+++ RECORDS FOR PROCESSING

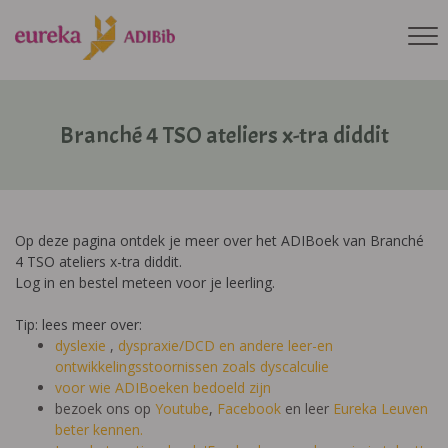
Branché 4 TSO ateliers x-tra diddit
Op deze pagina ontdek je meer over het ADIBoek van Branché
4 TSO ateliers x-tra diddit.
Log in en bestel meteen voor je leerling.
Tip: lees meer over:
dyslexie
,
dyspraxie/DCD
en andere leer-en
ontwikkelingsstoornissen zoals dyscalculie
voor wie ADIBoeken bedoeld zijn
bezoek ons op
Youtube
,
Facebook
en leer
Eureka Leuven
beter kennen.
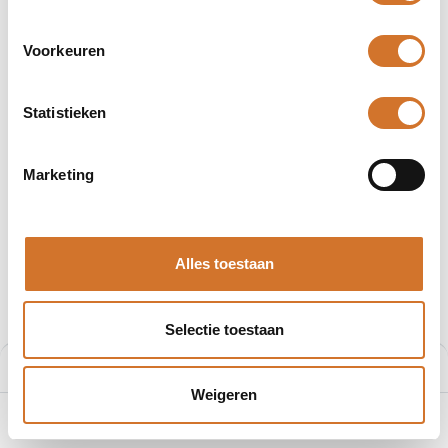
Voorkeuren
Statistieken
Afbeeldingen kunnen afwijken
Producten
EL-S15PL
Marketing
OPTEX FA EL-S15PL
Artikelnummer :
O16063
Alles toestaan
Login
|
Registreer
om prijzen te zien
Selectie toestaan
Aan winkelmand toevoegen
Weigeren
Toevoegen aan winkelmand
0
Home
Zoeken
Verlanglijst
Account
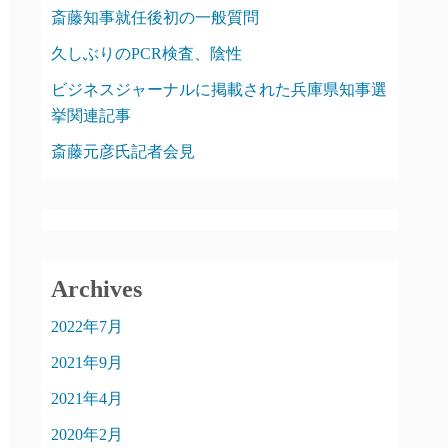
斎藤知事就任後初の一般質問
久しぶりのPCR検査、陰性
ビジネスジャーナルに掲載された兵庫県知事選
挙関連記事
斎藤元彦氏記者会見
Archives
2022年7月
2021年9月
2021年4月
2020年2月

++++++

> **ACTION ITEM**:
Search the listing above for the word "winkelmand", and copy every line that has it.

> **ANSWER TO THIS PROBLEM**:
Aan winkelmand toevoegen
Toevoegen aan winkelmand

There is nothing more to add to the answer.